Safety first

If a number $x$ is 7-safe, 11-safe and 13-safe, we must have the following to all be true:

$\begin{cases} x &\equiv 3, 4 \pmod{7}\\ x &\equiv 3,4,5,6,7,8 \pmod{11}\\ x &\equiv 3,4,5,6,7,8,9,10 \pmod{13}\\ \end{cases}$

Since these mods are all primes, by Chinese Remainder Theorem we have that all solutions for $x$ are in mod $7\times 11 \times 13 = 1001$ .

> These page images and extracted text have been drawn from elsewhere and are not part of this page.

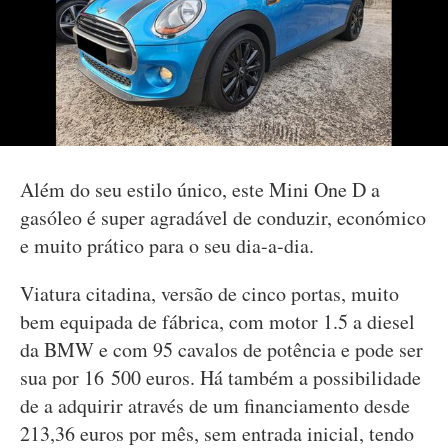
Além do seu estilo único, este Mini One D a
gasóleo é super agradável de conduzir, económico
e muito prático para o seu dia-a-dia.
Viatura citadina, versão de cinco portas, muito
bem equipada de fábrica, com motor 1.5 a diesel
da BMW e com 95 cavalos de potência e pode ser
sua por 16 500 euros. Há também a possibilidade
de a adquirir através de um financiamento desde
213,36 euros por mês, sem entrada inicial, tendo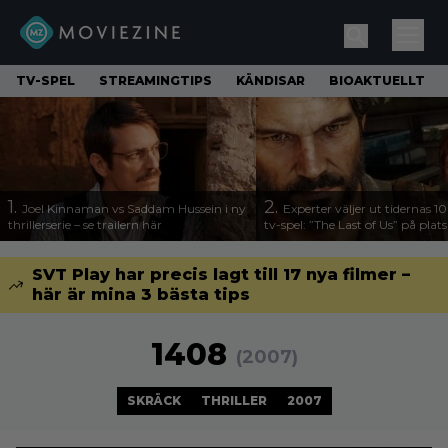
TV-SPEL
STREAMINGTIPS
KÄNDISAR
BIOAKTUELLT
1.
2.
Joel Kinnaman vs Saddam Hussein i ny
Experter väljer ut tidernas 1
thrillerserie – se trailern här
tv-spel: ”The Last of Us” på plats
SVT Play har precis lagt till 17 nya filmer –
här är mina 3 bästa tips
1408
(2007)
SKRÄCK
THRILLER
2007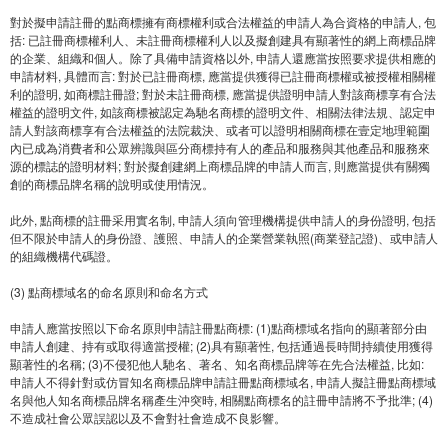
對於擬申請註冊的點商標擁有商標權利或合法權益的申請人為合資格的申請人, 包
括: 已註冊商標權利人、未註冊商標權利人以及擬創建具有顯著性的網上商標品牌
的企業、組織和個人。除了具備申請資格以外, 申請人還應當按照要求提供相應的
申請材料, 具體而言: 對於已註冊商標, 應當提供獲得已註冊商標權或被授權相關權
利的證明, 如商標註冊證; 對於未註冊商標, 應當提供證明申請人對該商標享有合法
權益的證明文件, 如該商標被認定為馳名商標的證明文件、相關法律法規、認定申
請人對該商標享有合法權益的法院裁決、或者可以證明相關商標在壹定地理範圍
內已成為消費者和公眾辨識與區分商標持有人的產品和服務與其他產品和服務來
源的標誌的證明材料; 對於擬創建網上商標品牌的申請人而言, 則應當提供有關獨
創的商標品牌名稱的說明或使用情況。
此外, 點商標的註冊采用實名制, 申請人須向管理機構提供申請人的身份證明, 包括
但不限於申請人的身份證、護照、申請人的企業營業執照(商業登記證)、或申請人
的組織機構代碼證。
(3) 點商標域名的命名原則和命名方式
申請人應當按照以下命名原則申請註冊點商標: (1)點商標域名指向的顯著部分由
申請人創建、持有或取得適當授權; (2)具有顯著性, 包括通過長時間持續使用獲得
顯著性的名稱; (3)不侵犯他人馳名、著名、知名商標品牌等在先合法權益, 比如:
申請人不得針對或仿冒知名商標品牌申請註冊點商標域名, 申請人擬註冊點商標域
名與他人知名商標品牌名稱產生沖突時, 相關點商標名的註冊申請將不予批準; (4)
不造成社會公眾誤認以及不會對社會造成不良影響。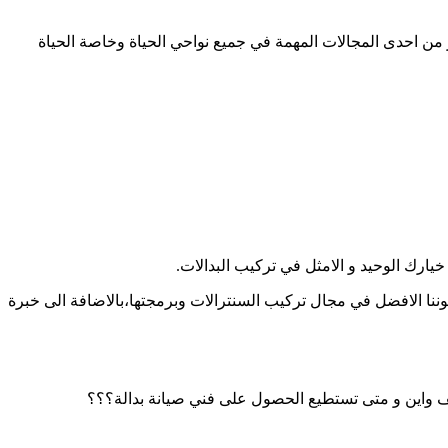
من احدى المجالات المهمة في جميع نواحي الحياة وخاصة الحياة
خيارك الوحيد و الامثل في تركيب البدالات.
اتصالك بشركتنا التي تتميز كونها ذات مكانة مرموقة في هذا المجال، نتواجد خلال 24 ساعة و نتميز بكوننا الافضل في مجال تركيب السنترالات وبرمجتها،بالاضافة الى خبرة
ف واين و متى تستطيع الحصول على فني صيانة بدالة؟؟؟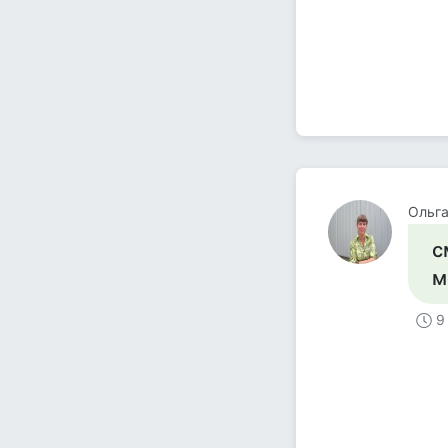
Ольг
с
м
9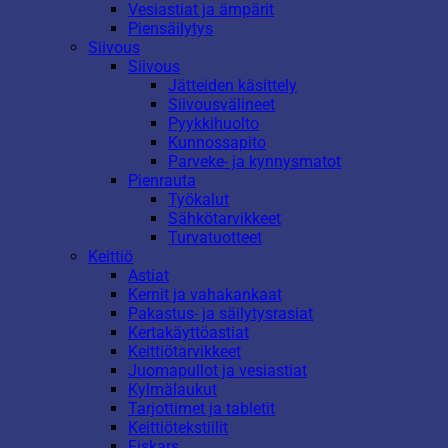
Vesiastiat ja ämpärit
Piensäilytys
Siivous
Siivous
Jätteiden käsittely
Siivousvälineet
Pyykkihuolto
Kunnossapito
Parveke- ja kynnysmatot
Pienrauta
Työkalut
Sähkötarvikkeet
Turvatuotteet
Keittiö
Astiat
Kernit ja vahakankaat
Pakastus- ja säilytysrasiat
Kertakäyttöastiat
Keittiötarvikkeet
Juomapullot ja vesiastiat
Kylmälaukut
Tarjottimet ja tabletit
Keittiötekstiilit
Fiskars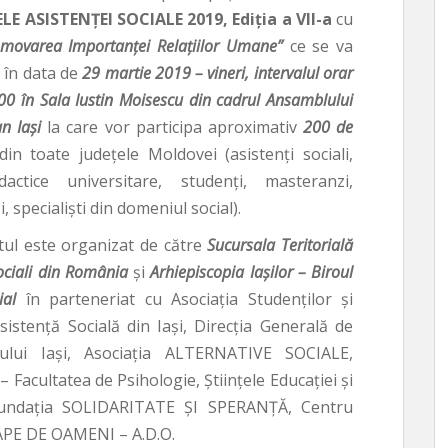
ELE ASISTENŢEI SOCIALE 2019, Ediţia a VII-a
cu
movarea Importanței Relațiilor Umane”
ce se va
 în data de
29 martie 2019 – vineri, intervalul orar
.00
în Sala Iustin Moisescu din cadrul Ansamblului
an Iași
la care vor participa aproximativ
200 de
din toate județele Moldovei (asistenţi sociali,
dactice universitare, studenţi, masteranzi,
, specialiști din domeniul social).
ul este organizat de către
Sucursala Teritorială
Sociali din România
și
Arhiepiscopia Iașilor – Biroul
ial
în parteneriat cu Asociația Studenților și
istență Socială din Iași, Direcţia Generală de
lului Iaşi, Asociația ALTERNATIVE SOCIALE,
 Facultatea de Psihologie, Științele Educației și
 Fundația SOLIDARITATE ȘI SPERANȚĂ, Centru
APE DE OAMENI – A.D.O.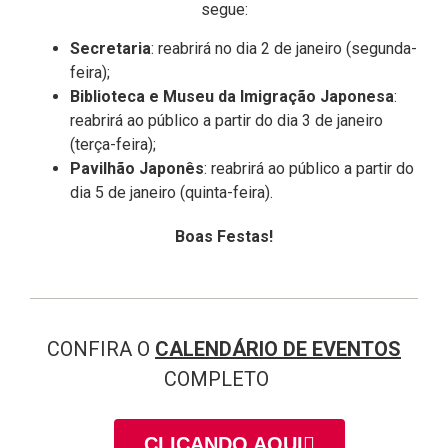
segue:
Secretaria
: reabrirá no dia 2 de janeiro (segunda-
feira);
Biblioteca e Museu da Imigração Japonesa
:
reabrirá ao público a partir do dia 3 de janeiro
(terça-feira);
Pavilhão Japonês
: reabrirá ao público a partir do
dia 5 de janeiro (quinta-feira).
Boas Festas!
CONFIRA O
CALENDÁRIO DE EVENTOS
COMPLETO
CLICANDO AQUI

We have 2 choices for the value of $x \pmod{7}$ , 6 choices for the value of $x \pmod{11}$ and 8 choices for the value of $x \pmod{13}$ . Thus, there are $2 \times 6 \times 8 = 96$ total solutions for $x \pmod{1001}$ .

We now consider the number of solutions in the below set:

$\{\{1,2,\ldots,1001\},\{1002,1003,\ldots,2002\},\ldots,\{9009, 9010, \ldots, 10010\}\}$

From above, there are $96 \times 10 = 960$ solutions, but we must subtract the number of solutions in $\{10001, 10002, \ldots, 10010\}$ . Since $10010 \equiv 0 \pmod{7}$ , $10006 \equiv -4 \pmod{7 \cdot 11 \cdot 13}$ and $10007 \equiv -3 \pmod{7\cdot 11 \cdot 13}$ . We further note that no other values can satisfy this. Thus, we must subtract these 2 solutions.

Therefore, we have a total of $960-2=\boxed{958}$ positive integers less than 10 000 which are simultaneously 7-safe, 11-safe and 13-safe.